しかし今は神経伝達物質の役割に関する理論はこれらの神経伝達物質とその機能はもっと神経受容体、レセプターに関係しているとされている。その概念はセロトニンのような神経伝達物質に対して受容体は有効に機能していないというものである。脳内のシナプスに十分な化学物質があってもレセプターが適切に機能しないのでニューロンが上手く使えないことである。うつ病を軽減する薬剤はこれらの神経伝達物質の機能を改善する働きをしている。(3802)現在進行中の興味深い神経伝達物機能の遺伝子的資質とストレスの交点を探る研究がある。我々Yaleのところには世界のエキスパートの独りである、Julia Kim Cohenが去年から参加しています。最近にもいくつかの素晴らしい研究が出ています。他にも精神医学の分野ではJoan Kaufmanがこの研究の一部を行っています。最近のいくつかの研究で見つかったのは一定のセロトニンの運搬遺伝子の変異や多異性の存在がストレスに直面すると抑圧されることが予言されている。古典的研究がAvshalom Caspiとその仲間によって行われ彼らはそこに短いアレル対立遺伝子と呼ばれるものが1,2つセロトニンの運搬遺伝子にあることを発見した。

 

これが特定のセロトニンの運搬遺伝子のうちに1つか2つの短いアレル対立遺伝子がストレスに直面すると変異しうつ病を発展させる傾向があると考えられた。しかしまだ詳細な研究をすることが重要である。
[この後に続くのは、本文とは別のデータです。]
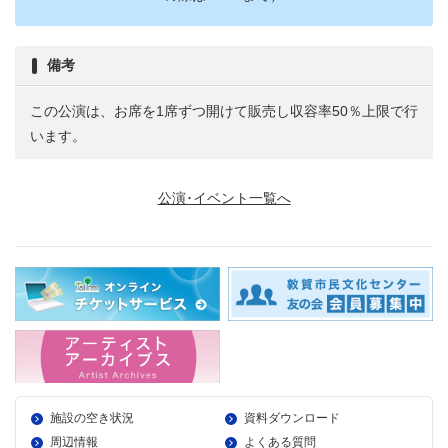
備考
この公演は、お席を1席ずつ開けて販売し収容率50％上限で行
います。
公演･イベント一覧へ
施設の空き状況
資料ダウンロード
周辺情報
よくある質問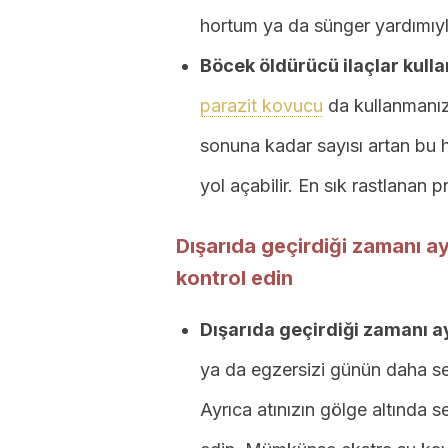
hortum ya da sünger yardımıyla
Böcek öldürücü ilaçlar kulla
parazit kovucu
da kullanmanız 
sonuna kadar sayısı artan bu h
yol açabilir. En sık rastlanan 
Dışarıda geçirdiği zamanı 
kontrol edin
Dışarıda geçirdiği zamanı a
ya da egzersizi günün daha ser
Ayrıca atınızın gölge altında se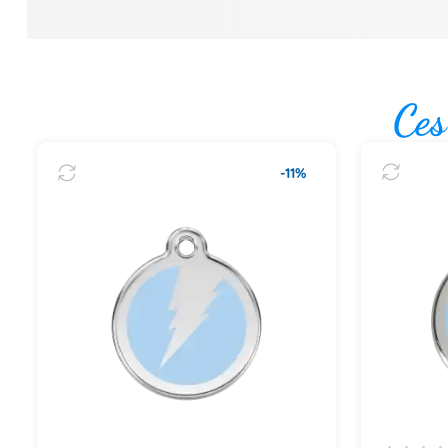
Ces
-11%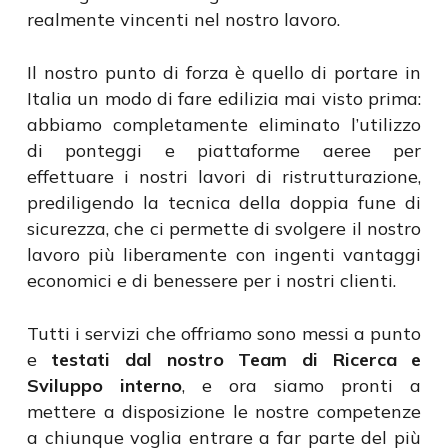
realmente vincenti nel nostro lavoro.
Il nostro punto di forza è quello di portare in
Italia un modo di fare edilizia mai visto prima:
abbiamo completamente eliminato l’utilizzo
di ponteggi e piattaforme aeree per
effettuare i nostri lavori di ristrutturazione,
prediligendo la tecnica della doppia fune di
sicurezza, che ci permette di svolgere il nostro
lavoro più liberamente con ingenti vantaggi
economici e di benessere per i nostri clienti.
Tutti i servizi che offriamo sono messi a punto
e
testati dal nostro Team di Ricerca e
Sviluppo interno
, e ora siamo pronti a
mettere a disposizione le nostre competenze
a chiunque voglia entrare a far parte del più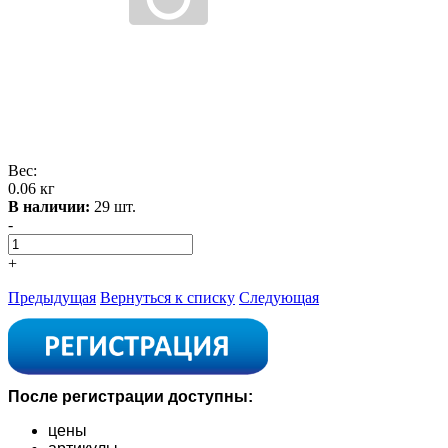
Вес:
0.06 кг
В наличии:
29 шт.
-
+
Предыдущая
Вернуться к списку
Следующая
После регистрации доступны:
цены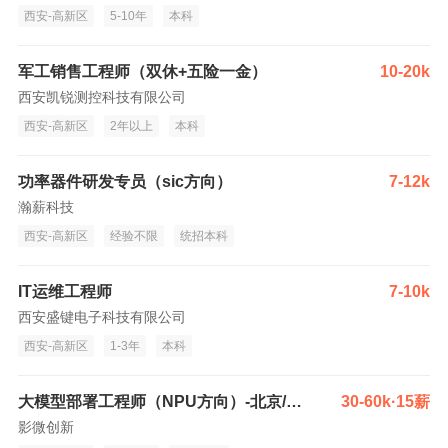
西安-高新区
5-10年
本科
军工销售工程师（双休+五险一金）
10-20k
西安凯锐测控科技有限公司
西安-高新区
2年以上
本科
功率器件研发专员（sic方向）
7-12k
瀚薪科技
西安-高新区
经验不限
统招本科
IT运维工程师
7-10k
西安盛键电子科技有限公司
西安-高新区
1-3年
本科
大模型部署工程师（NPU方向）-北京/上海/西安/深圳
30-60k·15薪
影微创新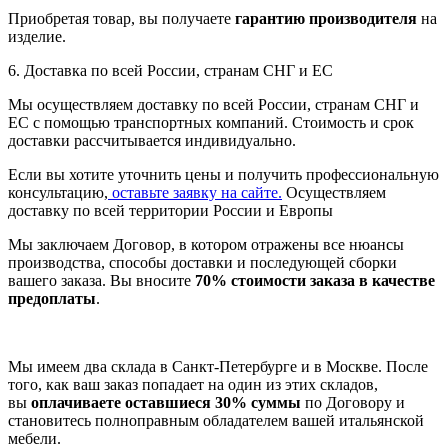
Приобретая товар, вы получаете
гарантию производителя
на
изделие.
6. Доставка по всей России, странам СНГ и ЕС
Мы осуществляем доставку по всей России, странам СНГ и
ЕС с помощью транспортных компаний. Стоимость и срок
доставки рассчитывается индивидуально.
Если вы хотите уточнить цены и получить профессиональную
консультацию,
оставьте заявку на сайте.
Осуществляем
доставку по всей территории России и Европы
Мы заключаем Договор, в котором отражены все нюансы
производства, способы доставки и последующей сборки
вашего заказа. Вы вносите
70% стоимости заказа в качестве
предоплаты
.
Мы имеем два склада в Санкт-Петербурге и в Москве. После
того, как ваш заказ попадает на один из этих складов,
вы
оплачиваете оставшиеся 30% суммы
по Договору и
становитесь полноправным обладателем вашей итальянской
мебели.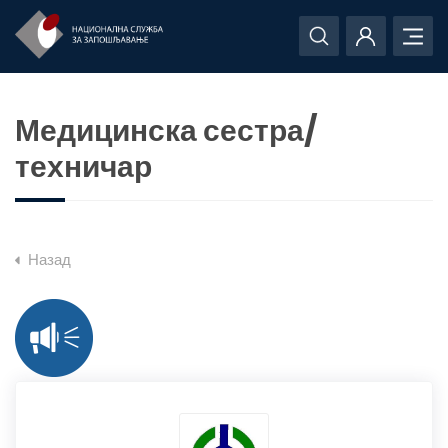
Медицинска сестра/
техничар
Назад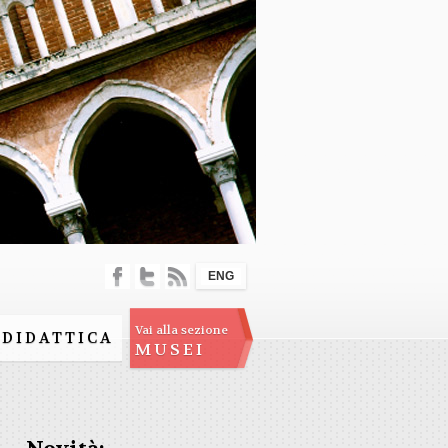
ENG
Vai alla sezione
DIDATTICA
MUSEI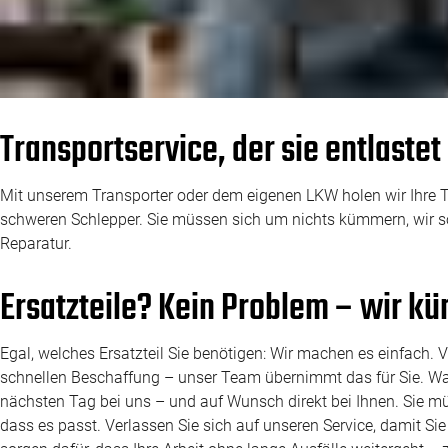
Transportservice, der sie entlastet
Mit unserem Transporter oder dem eigenen LKW holen wir Ihre 
schweren Schlepper. Sie müssen sich um nichts kümmern, wir so
Reparatur.
Ersatzteile? Kein Problem – wir k
Egal, welches Ersatzteil Sie benötigen: Wir machen es einfach
schnellen Beschaffung – unser Team übernimmt das für Sie. Was
nächsten Tag bei uns – und auf Wunsch direkt bei Ihnen. Sie mü
dass es passt. Verlassen Sie sich auf unseren Service, damit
実際にはこの遺伝子を持つ人で問題の無かった人々や虐待のような重要なストレスを受けても問題の無かった人々、ストレスに直面しなかった人や、うつ症がなかった人がどんなセロトニンの遺伝子を持っていたかを調べなければならない。さらに短い対立遺伝子アレルが1つか2つかを持つ人が子供のころに虐待を受けたら、人生の中でいつかもっと多くのうつ病になる可能性がある。これが他のサンプルや重要なトラウマとともに複製されてきた。基本的にこの話は(4002)遺伝子の資質と重要なストレスとの交点がある人には本格的なうつ病を発生させるというものです。つまりすべての遺伝子資質がすべてのうつ病の原因になるわけではない。しかしこのセロトニンの発見は今4つの異なった研究に生かされています。かなり重要信頼できるな影響があったということです。繰り返しますが遺伝子が障害を決定しているのではないが、遺伝子とストレスの交点がこの障害の重要なリスク要因になっている。